Social Welfare

Chinese Rage at the Pension System


Chinese wait outside an exam site before the annual civil service exam in Hefei, Anhui province, in 2010

Photograph by Imaginechina via AP Images

Chinese wait outside an exam site before the annual civil service exam in Hefei, Anhui province, in 2010

When a Beijing professor recently suggested pushing back the age at which retirees get their pensions, China’s bloggers let loose. “You’re indeed completely without conscience, a mouth filled with poison and cruelty, your heart that of a beast,” wrote one blogger from Shenyang, in Liaoning province, on the online portal Sohu.com, according to ChinaSMACK, a website that translates Chinese Internet content. “The clamor to postpone the retirement age is getting louder, a raging fire burns in my heart,” wrote another from Jiangxi province. “Tsinghua University truly has raised a bunch of garbage professors,” wrote a blogger from Guangdong, referring to Yang Yansui, director of Tsinghua’s employment and social security institute, who raised the idea.

The heated responses reflect the crisis faced by China’s pension system. A shrinking workforce must support more than 200 million retirees. The government has moved in the last few years to add farmers, the unemployed, and migrant workers to its pension rolls, which now cover more than four-fifths of those registered in cities and 43 percent of rural Chinese.

1.6:1—Expected ratio in 2050 of working-age people supporting 1 retiree, down from 4.9 to 1 today

When top officials gather in Beijing on Nov. 9 to map out the next set of reforms, solving the pension crisis could well be high on their list. Last year for the first time, the working-age population—those 15 to 59 years old—declined, falling by 3.5 million to 937.3 million. People older than 60 make up 13 percent of the population. By 2050 that number will rise to 34 percent, estimates the World Bank. Today an average 4.9 Chinese of working age support one retiree. That ratio could fall to 1.6 by 2050, estimates Robert Pozen, a senior lecturer at Harvard Business School.

Already workers’ contributions into the retirement system are being siphoned off to support those who are retired, which Chinese media call the “empty accounts” phenomenon. About one-half of China’s 31 provinces cannot pay their retiree costs and rely on financial transfers from the central government.
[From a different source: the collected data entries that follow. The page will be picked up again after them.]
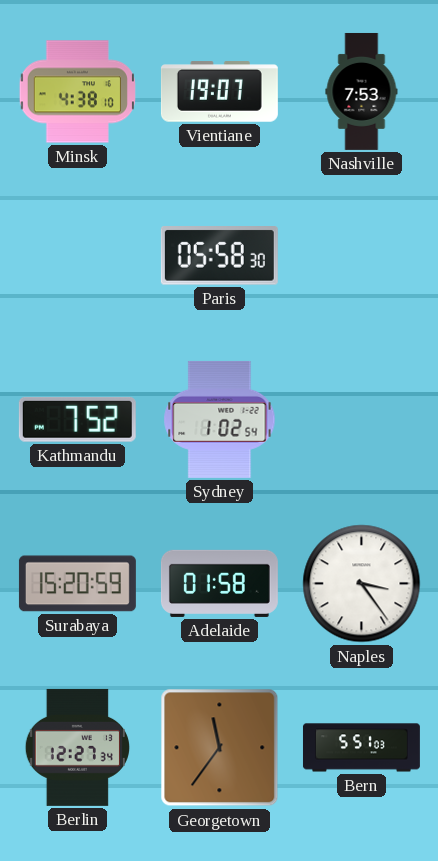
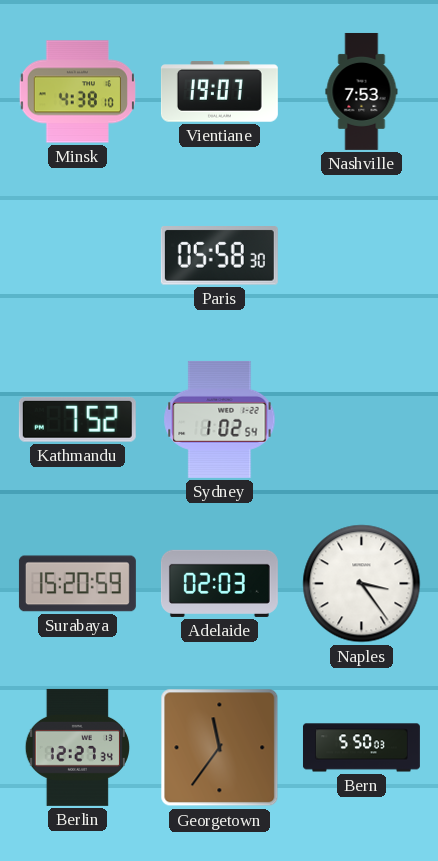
Adelaide: 01:58 -> 02:03
Bern: 5:51 -> 5:50
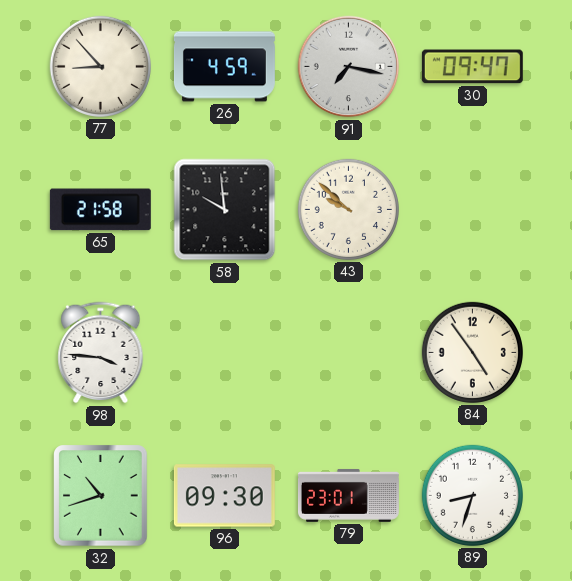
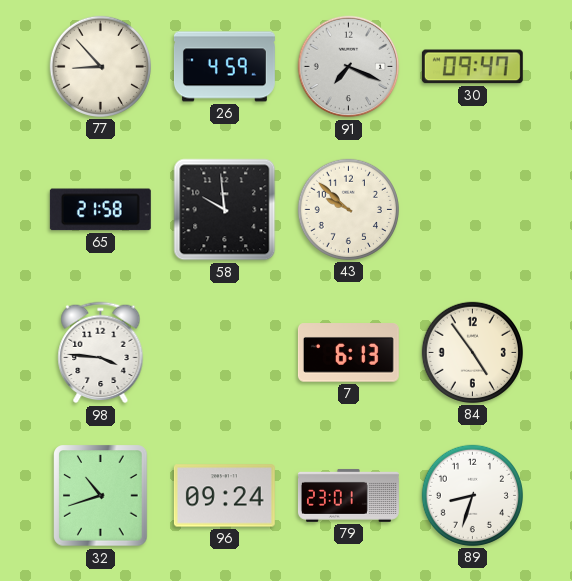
91: 7:17 -> 7:19
7: none -> 6:13
96: 09:30 -> 09:24
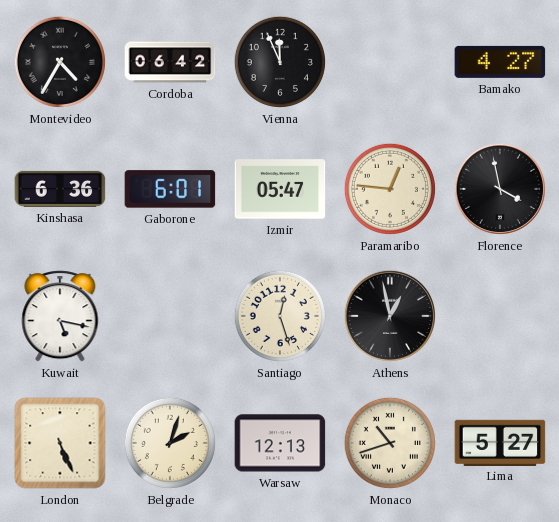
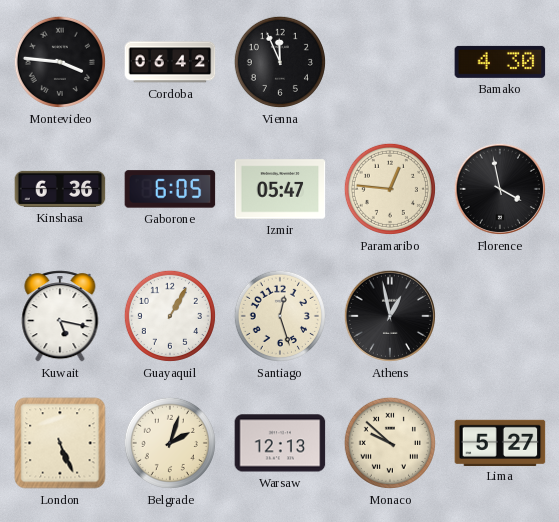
Montevideo: 4:35 -> 3:46
Bamako: 4:27 -> 4:30
Gaborone: 6:01 -> 6:05
Guayaquil: none -> 1:05
Monaco: 10:42 -> 9:52
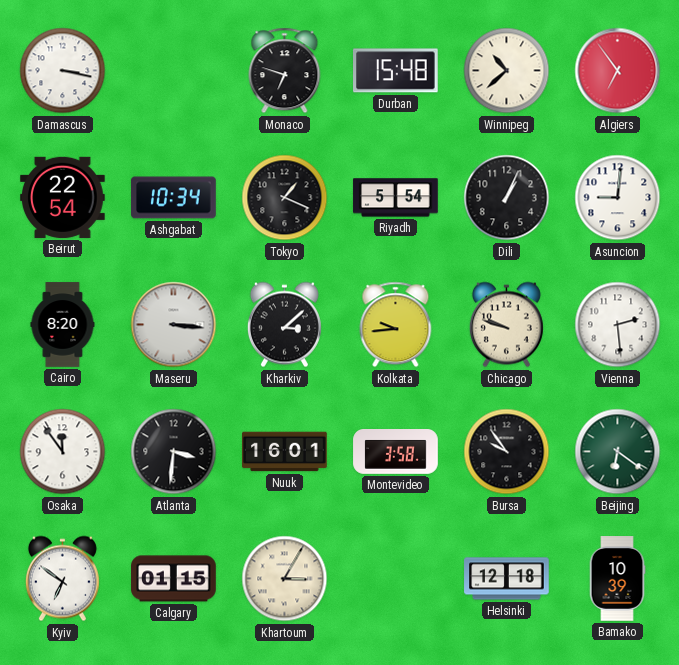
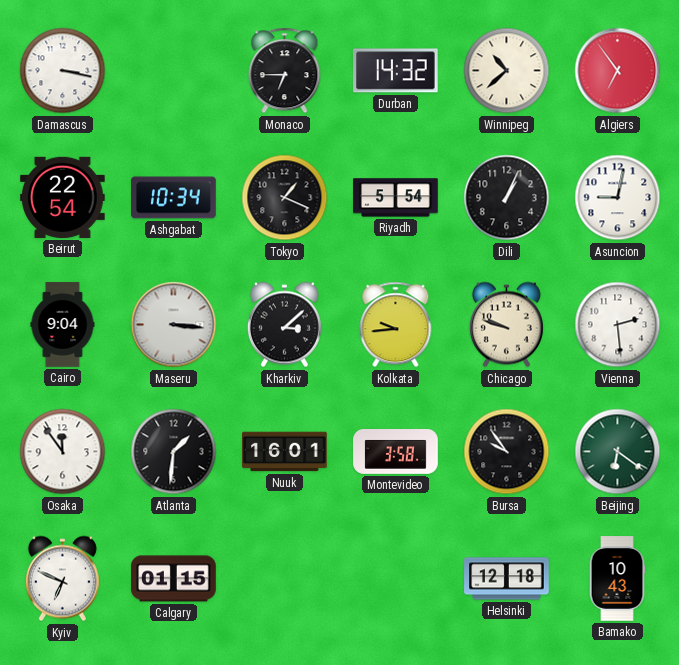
Monaco: 6:48 -> 6:45
Durban: 15:48 -> 14:32
Asuncion: 9:01 -> 9:02
Cairo: 8:20 -> 9:04
Atlanta: 3:31 -> 1:31
Kyiv: 6:51 -> 6:49
Khartoum: 3:05 -> none
Bamako: 10:39 -> 10:43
Last year, Deutsche Bank (DB) and the Bank of China (BACHY) estimated that the projected shortfall for future pension payments could reach 18.3 trillion yuan ($3 trillion) in 2013. “There is a lot of anger about this” that could become “politically explosive,” says Pozen, author of Tackling the Chinese Pension System, a report published in July by the Chicago-based Paulson Institute.

China’s 10 million civil servants, as well as 30 million doctors, teachers, and researchers at state-affiliated institutions, don’t have to contribute anything to their pensions, which pay as much as 95 percent of their salaries in their retirement. Other workers pitch in 8 percent of their salaries (with employers giving 20 percent) and on average receive only 40 percent to 45 percent of their pay when they finish working, estimates Hu Yuwei, China representative of Spanish bank BBVA (BBVA). “The general public is very discontented with this fact,” says Hu. (Rural Chinese get a token pension of as little as 700 to 1,200 yuan a year.)
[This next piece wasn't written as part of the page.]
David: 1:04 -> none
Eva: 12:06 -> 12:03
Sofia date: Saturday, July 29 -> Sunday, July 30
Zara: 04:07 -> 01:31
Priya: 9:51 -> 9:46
China has as many as 3,000 different pension pools, estimates Hu, and local officials have been caught dipping their hands into them. On its website, the National Audit Office says authorities last year uncovered 132 cases of “illegality and violation of discipline” involving pension and other social security funds.
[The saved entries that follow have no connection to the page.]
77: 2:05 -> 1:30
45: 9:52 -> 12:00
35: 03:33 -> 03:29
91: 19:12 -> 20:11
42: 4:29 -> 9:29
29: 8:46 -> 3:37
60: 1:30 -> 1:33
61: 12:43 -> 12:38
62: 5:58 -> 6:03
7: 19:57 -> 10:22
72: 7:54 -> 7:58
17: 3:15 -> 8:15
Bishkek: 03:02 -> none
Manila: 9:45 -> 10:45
The number of retirement funds and the difficulty of monitoring them has made pension authorities in Beijing extra cautious when it comes to investing. Today, the majority of China’s pension funds are parked in banks earning an average nominal return of 2 percent. Inflation is running at about 3 percent.

One controversial proposal to strengthen the system is to narrow the gap between public and private employee benefits. Another idea is moving the responsibility of managing pensions from villagers and town residents to officials in provincial capitals. Ideally, all the funds would be managed centrally in Beijing. If the funds were consolidated it would be easier for migrant workers to access their now fragmented pensions. That would encourage labor mobility, says Albert Park, a professor of economics at the Hong Kong University of Science and Technology.

Raising the retirement age is supported by many academics and policymakers. Chinese men stop working at 60, white-collar women retire at 55 and female factory workers at 50, a policy set in the 1950s when the average life expectancy was less than 60, compared with around 75 today. Even in socialist France the retirement age is 62, with some notable exceptions. China must consider “deferred retirement,” Hu Xiaoyi, a vice minister of human resources and social security, told journalists at a seminar in Beijing on Oct. 22. In a recent online poll by the China Youth Daily and Sohu, 95 percent of 25,300 respondents opposed a higher retirement age.

The bottom line: China’s working-age population fell by 3.5 million last year. Its pension shortfall could reach $3 trillion in 2013.